The Schoolgirl Model
When 15-year-old Kira Langer is not flying off to wonderful locations and appearing on the covers of magazines, you’ll probably find her studying for her school exams. Jane Laidlaw finds out more
. “I’m afraid Kira will be a little late,” the receptionist at the agency told me. “Oh, fine,” I said, “no problem.” I had been trying to convince myself that all the bad things I had read about models were rubbish, but the words difficult, egotistical and unintelligent kept coming into my head. And now she was going to be late. How late? An hour? Three hours? Maybe she wouldn’t come at all. What if she had decided a visit to the hairdresser’s would be more fun than talking to me? If she was late, she would be in a hurry. She could be in a terrible mood and decide not to answer my questions.

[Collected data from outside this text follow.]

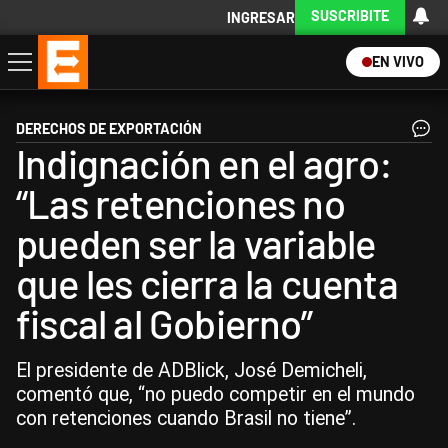
SUSCRIBITE
INGRESAR
EN VIVO
Economía
Política
Internacional
Actualidad
Descargá la App
DERECHOS DE EXPORTACIÓN
Indignación en el agro:
“Las retenciones no
pueden ser la variable
que les cierra la cuenta
fiscal al Gobierno”
El presidente de ADBlick, José Demicheli,
comentó que, “no puedo competir en el mundo
con retenciones cuando Brasil no tiene”.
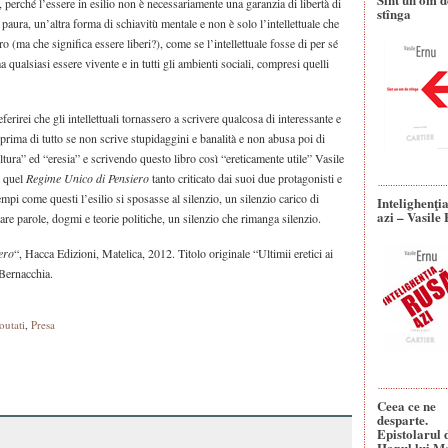
à, perché l’essere in esilio non è necessariamente una garanzia di libertà di
stînga
aura, un’altra forma di schiavitù mentale e non è solo l’intellettuale che
 (ma che significa essere liberi?), come se l’intellettuale fosse di per sé
 qualsiasi essere vivente e in tutti gli ambienti sociali, compresi quelli
erirei che gli intellettuali tornassero a scrivere qualcosa di interessante e
o prima di tutto se non scrive stupidaggini e banalità e non abusa poi di
ultura” ed “eresia” e scrivendo questo libro così “ereticamente utile” Vasile
i quel
Regime Unico di Pensiero
tanto criticato dai suoi due protagonisti e
empi come questi l’esilio si sposasse al silenzio, un silenzio carico di
Intelighenţi
azi – Vasile
tare parole, dogmi e teorie politiche, un silenzio che rimanga silenzio.
pero
“, Hacca Edizioni, Matelica, 2012. Titolo originale “Ultimii eretici ai
Bernacchia.
outati
,
Presa
Ceea ce ne
desparte.
Epistolarul 
Hanul lui M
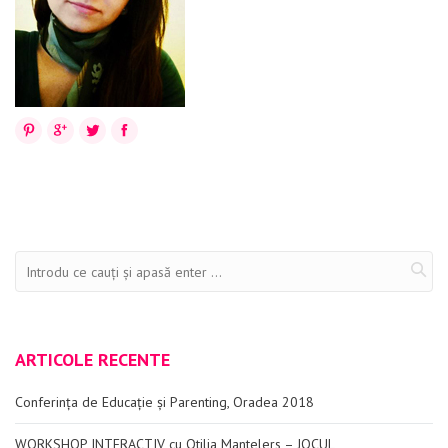
Evenimente
Materiale educaționale
Blog
Pinterest
Google+
Twitter
Facebook
Anunțuri
Contact
ARTICOLE RECENTE
Conferința de Educație și Parenting, Oradea 2018
WORKSHOP INTERACTIV cu Otilia Mantelers – JOCUL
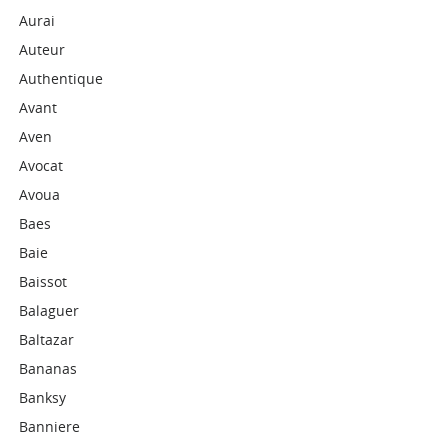
Aurai
Auteur
Authentique
Avant
Aven
Avocat
Avoua
Baes
Baie
Baissot
Balaguer
Baltazar
Bananas
Banksy
Banniere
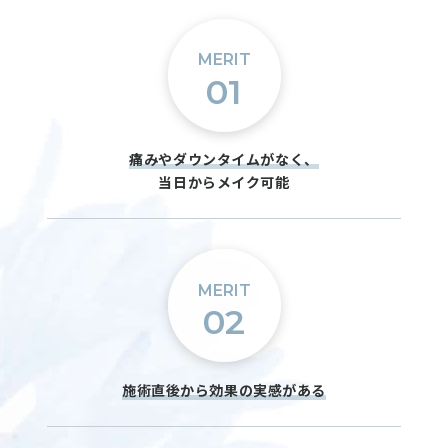
MERIT
01
痛みやダウンタイムがなく、
当日からメイク可能
MERIT
02
施術直後から効果の実感がある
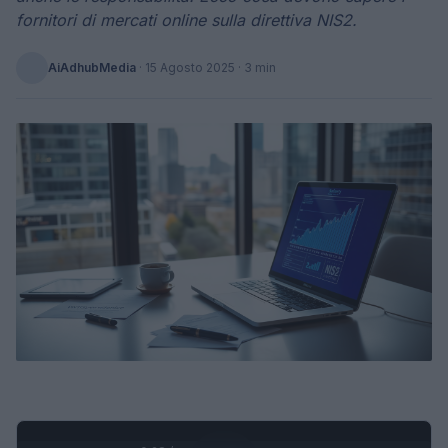
fornitori di mercati online sulla direttiva NIS2.
AiAdhubMedia
·
15 Agosto 2025
· 3 min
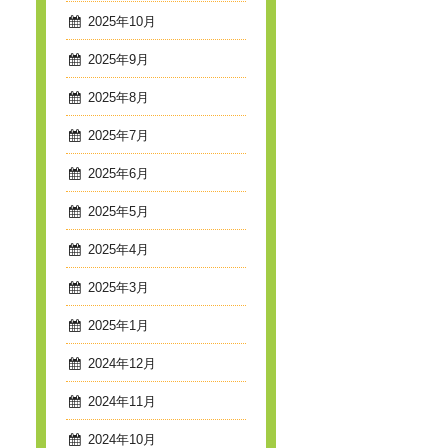
2025年10月
2025年9月
2025年8月
2025年7月
2025年6月
2025年5月
2025年4月
2025年3月
2025年1月
2024年12月
2024年11月
2024年10月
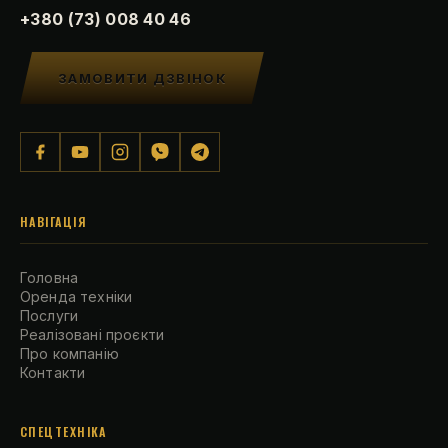
+380 (73) 008 40 46
ЗАМОВИТИ ДЗВІНОК
НАВІГАЦІЯ
Головна
Оренда техніки
Послуги
Реалізовані проєкти
Про компанію
Контакти
СПЕЦТЕХНІКА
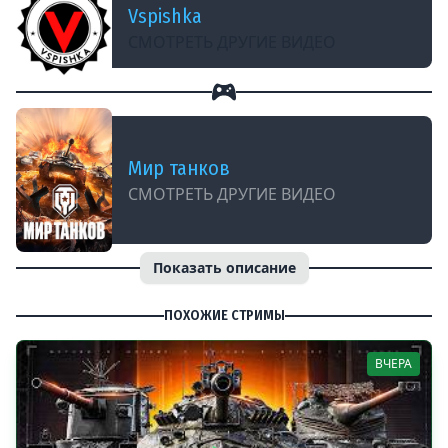
Vspishka
СМОТРЕТЬ ДРУГИЕ ВИДЕО
Мир танков
СМОТРЕТЬ ДРУГИЕ ВИДЕО
Показать описание
ПОХОЖИЕ СТРИМЫ
ВЧЕРА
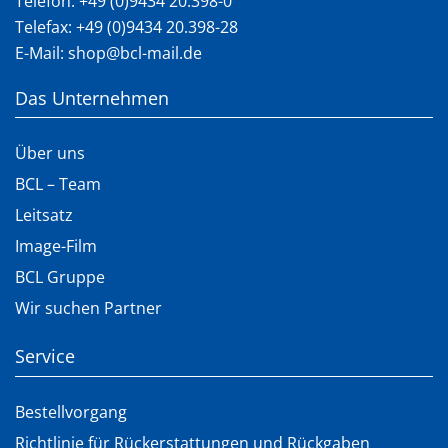
Telefon:
+49 (0)9434 20.398-0
Telefax: +49 (0)9434 20.398-28
E-Mail:
shop@bcl-mail.de
Das Unternehmen
Über uns
BCL – Team
Leitsatz
Image-Film
BCL Gruppe
Wir suchen Partner
Service
Bestellvorgang
Richtlinie für Rückerstattungen und Rückgaben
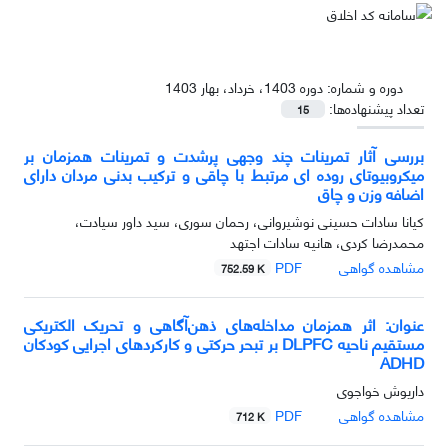
دوره و شماره:
دوره 1403، خرداد، بهار 1403
تعداد پیشنهاده‌ها:
15
بررسی آثار تمرینات چند وجهی پرشدت و تمرینات همزمان بر
میکروبیوتای روده ای مرتبط با چاقی و ترکیب بدنی مردان دارای
اضافه وزن و چاق
کیانا سادات حسینی نوشیروانی، رحمان سوری، سید داور سیادت،
محمدرضا کردی، هانیه سادات اجتهد
مشاهده گواهی
PDF
752.59 K
عنوان: اثر همزمان مداخله‌های ذهن‌آگاهی و تحریک الکتریکی
مستقیم ناحیه DLPFC بر تبحر حرکتی و کارکردهای اجرایی کودکان
ADHD
داریوش خواجوی
مشاهده گواهی
PDF
712 K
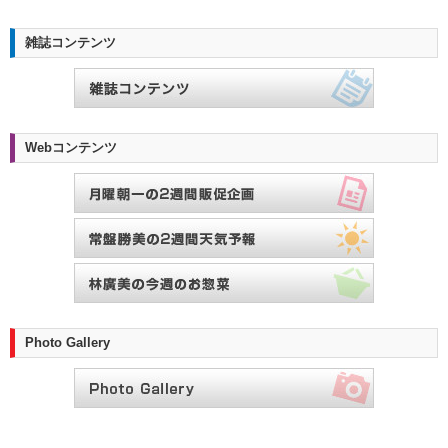
雑誌コンテンツ
Webコンテンツ
Photo Gallery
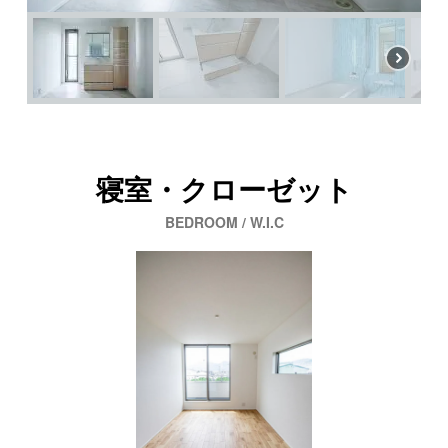
寝室・クローゼット
BEDROOM / W.I.C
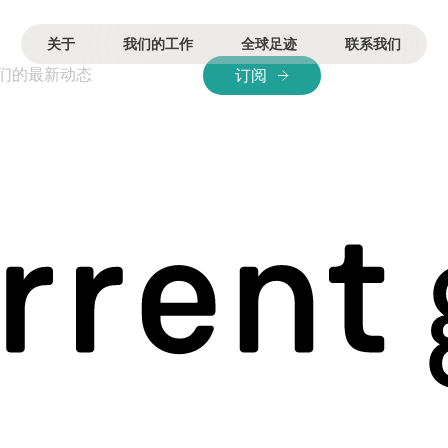
关于
我们的工作
全球足迹
联系我们
们的最新动态
订阅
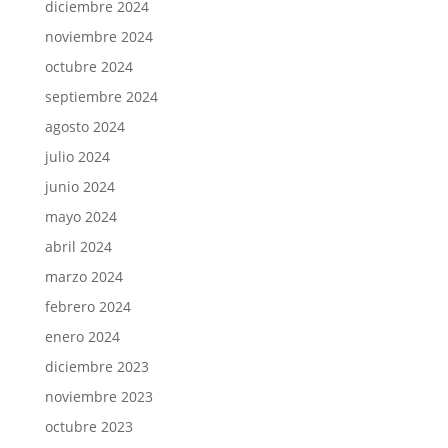
diciembre 2024
noviembre 2024
octubre 2024
septiembre 2024
agosto 2024
julio 2024
junio 2024
mayo 2024
abril 2024
marzo 2024
febrero 2024
enero 2024
diciembre 2023
noviembre 2023
octubre 2023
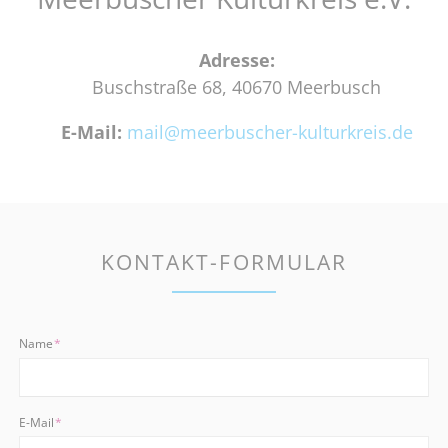
Adresse:
Buschstraße 68, 40670 Meerbusch
E-Mail:
mail@meerbuscher-kulturkreis.de
KONTAKT-FORMULAR
Pflichtfeld
Name
*
Pflichtfeld
E-Mail
*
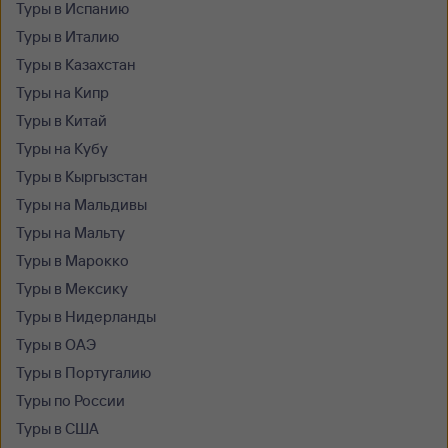
Туры в Испанию
Туры в Италию
Туры в Казахстан
Туры на Кипр
Туры в Китай
Туры на Кубу
Туры в Кыргызстан
Туры на Мальдивы
Туры на Мальту
Туры в Марокко
Туры в Мексику
Туры в Нидерланды
Туры в ОАЭ
Туры в Португалию
Туры по России
Туры в США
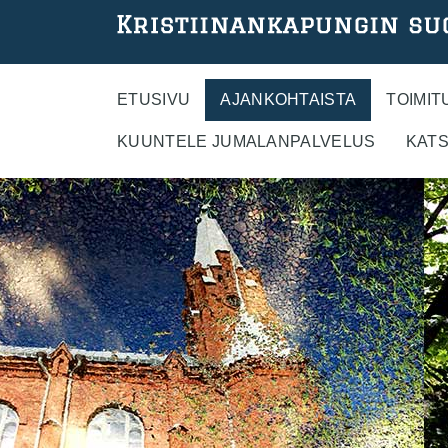
Hyppää
pääsisältöön
ETUSIVU
AJANKOHTAISTA
TOIMIT
KUUNTELE JUMALANPALVELUS
KATS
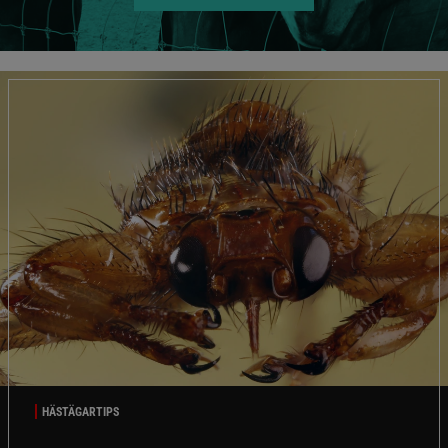
HÄSTÄGARTIPS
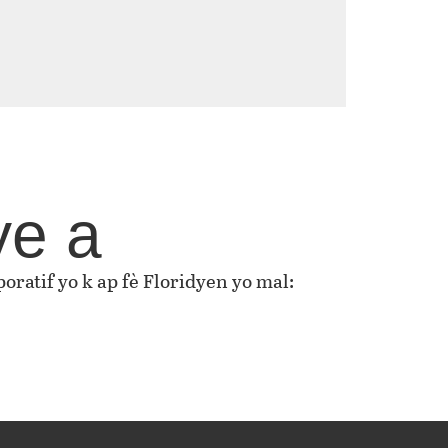
ye a
oratif yo k ap fè Floridyen yo mal:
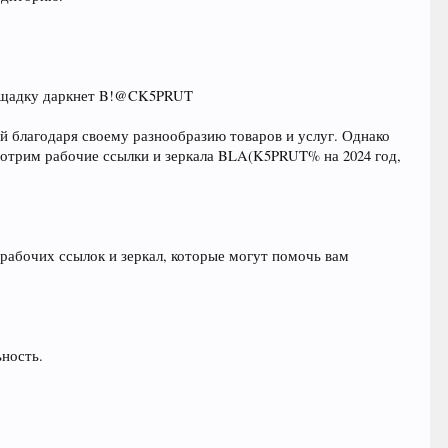
площадку даркнет B!@CK5PRUT
 благодаря своему разнообразию товаров и услуг. Однако
мотрим рабочие ссылки и зеркала BLA(K5PRUT% на 2024 год,
рабочих ссылок и зеркал, которые могут помочь вам
ьность.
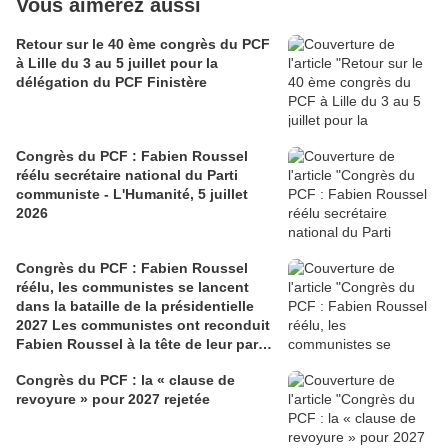
Vous aimerez aussi
Retour sur le 40 ème congrès du PCF
à Lille du 3 au 5 juillet pour la
délégation du PCF Finistère
Congrès du PCF : Fabien Roussel
réélu secrétaire national du Parti
communiste - L'Humanité, 5 juillet
2026
Congrès du PCF : Fabien Roussel
réélu, les communistes se lancent
dans la bataille de la présidentielle
2027 Les communistes ont reconduit
Fabien Roussel à la tête de leur parti,
à l’issue du 40e congrès national, à
Congrès du PCF : la « clause de
Lille. Le secrétaire national, dont la
revoyure » pour 2027 rejetée
candidature devrait être officialisée le
6 septembre, veut désormais jeter «
toutes ses forces » dans la campagne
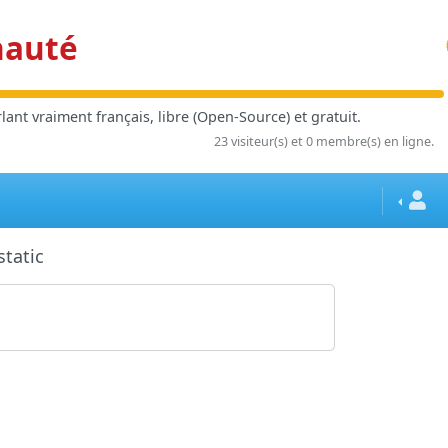
nauté
ant vraiment français, libre (Open-Source) et gratuit.
23 visiteur(s) et 0 membre(s) en ligne.
tatic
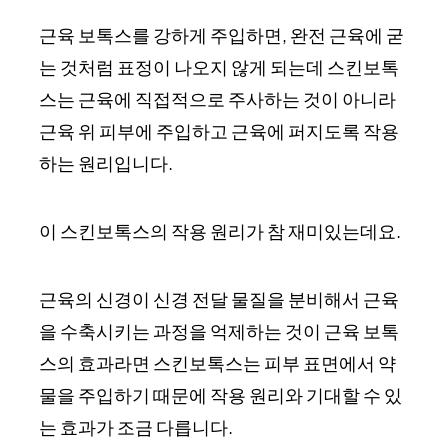
근육 보톡스를 강하게 주입하면, 완전 근육에 굳
는 것처럼 표정이 나오지 않게 되는데 스킨보톡
스는 근육에 직접적으로 주사하는 것이 아니라
근육 위 피부에 주입하고 근육에 퍼지도록 작용
하는 원리입니다.
이 스킨보톡스의 작용 원리가 참 재미있는데요.
근육의 신경이 신경 전달 물질을 분비해서 근육
을 수축시키는 과정을 억제하는 것이 근육 보톡
스의 효과라면 스킨보톡스는 피부 표면에서 약
물을 주입하기 때문에 작용 원리와 기대할 수 있
는 효과가 조금 다릅니다.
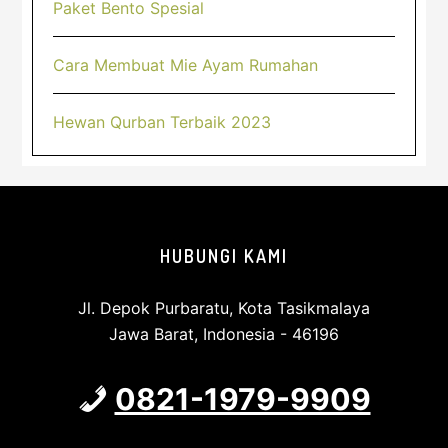
Paket Bento Spesial
Cara Membuat Mie Ayam Rumahan
Hewan Qurban Terbaik 2023
Footer
HUBUNGI KAMI
Jl. Depok Purbaratu, Kota Tasikmalaya
Jawa Barat, Indonesia - 46196
0821-1979-9909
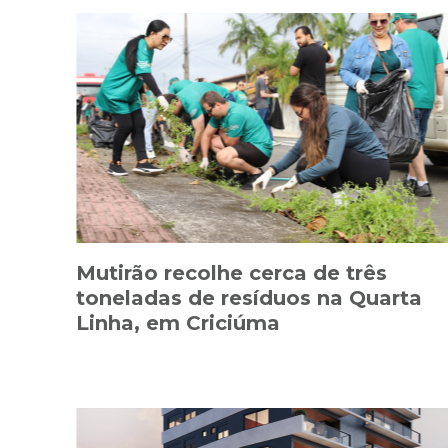
Mutirão recolhe cerca de três
toneladas de resíduos na Quarta
Linha, em Criciúma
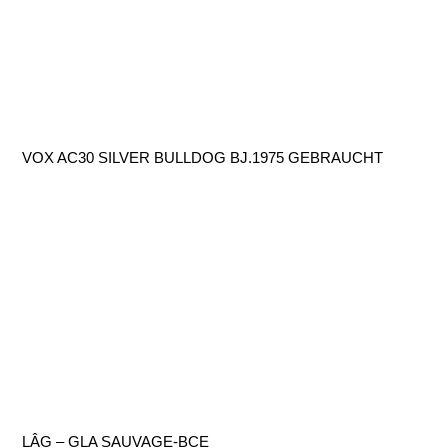
VOX AC30 SILVER BULLDOG BJ.1975 GEBRAUCHT
LÂG – GLA SAUVAGE-BCE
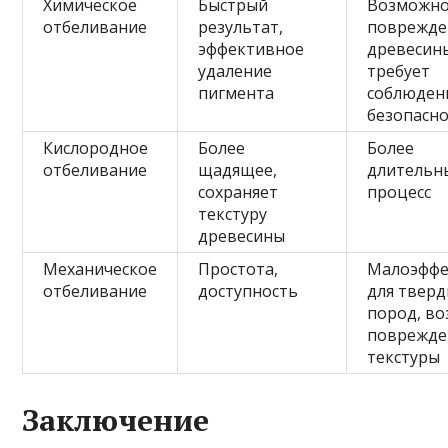
Химическое
Быстрый
Возможн
отбеливание
результат,
поврежде
эффективное
древесин
удаление
требует
пигмента
соблюден
безопасн
Кислородное
Более
Более
отбеливание
щадящее,
длительн
сохраняет
процесс
текстуру
древесины
Механическое
Простота,
Малоэффе
отбеливание
доступность
для твер
пород, в
поврежде
текстуры
Заключение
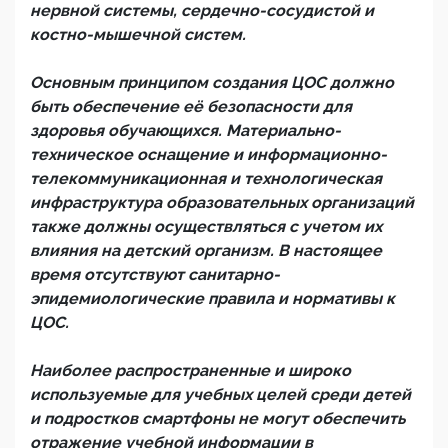
нервной системы, сердечно-сосудистой и
костно-мышечной систем.
Основным принципом создания ЦОС должно
быть обеспечение её безопасности для
здоровья обучающихся. Материально-
техническое оснащение и информационно-
телекоммуникационная и технологическая
инфраструктура образовательных организаций
также должны осуществляться с учетом их
влияния на детский организм. В настоящее
время отсутствуют санитарно-
эпидемиологические правила и нормативы к
ЦОС.
Наиболее распространенные и широко
используемые для учебных целей среди детей
и подростков смартфоны не могут обеспечить
отражение учебной информации в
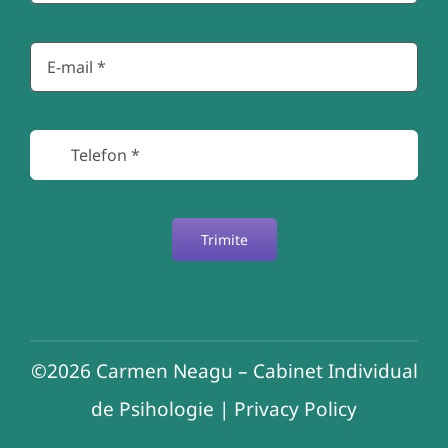
Trimite
©2026
Carmen Neagu – Cabinet Individual
de Psihologie
|
Privacy Policy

But when the winner of the Looks magazine supermodel competition walked in, she was smiling, relaxed and sorry -- and with her mother. Kira was not dressed in expensive looking designer clothes but in a simple black dress and trainers. There was no sign of a selfish attitude; she was just a very friendly, very tall, very pretty girl. All models under the age of 16 must take an adult with them whenever they work, she explained, and apart from looking incredibly young, her mother was a normal mum -- and very proud of her successful daughter.
Kira gives the impression of being slightly puzzled by her newfound fame, which is understandable since it was completely unplanned. It was her older sister who decided that she should take part in the model competition. “She saw the competition and said I should go for it,” Kira remembers. “I said no, but she sent some photos in anyway.” When the call came to tell her that she was a finalist, she was at school.
The achievement of being selected for the final gave Kira the confidence to go through with it and she performed perfectly. She won easily and the Select model agency in London immediately offered her work.
Kira now finds that one of the hardest things she has to do is to manage her two separate lives. But her friends and teachers now enjoy having a star among them. “They’re really proud of me,” she says. However, a few unkind people at her school are rude about her success. “They say I have too high an opinion of myself.” This kind of remark must be hard for Kira to deal with, since there can’t be many people as successful as her who are less self-important. But she says, “They think that because I’ve suddenly become a model, I can’t stay the same. But the only thing that’s changed is I’ve become more confident -- not in a horrible way, but I’m able to stand up for myself more.”
As a busy model though, her social life is now less than it was. The Select agency can ring at any time and tell her that she is wanted for a job the next day. “If my friends are going out together, I can’t say I’ll come, because I don’t know what I’m doing the next day. I can’t really make plans, and if I do they sometimes get broken, but my friends are good about it. They don’t say, “Oh, you’re always going off modeling now, you never have time for us”.’
Kira has the looks, ability and support to have a fabulous career ahead of her. And not many people can say that before they even sit their school-leaving exams. I am about to finish the interview with the girl who has it all, and I ask what she would like to do as a career if she didn’t have the incredible beauty that seems certain to take her to the top of the profession. She pauses and replies: “I’d like to do what you’re doing.”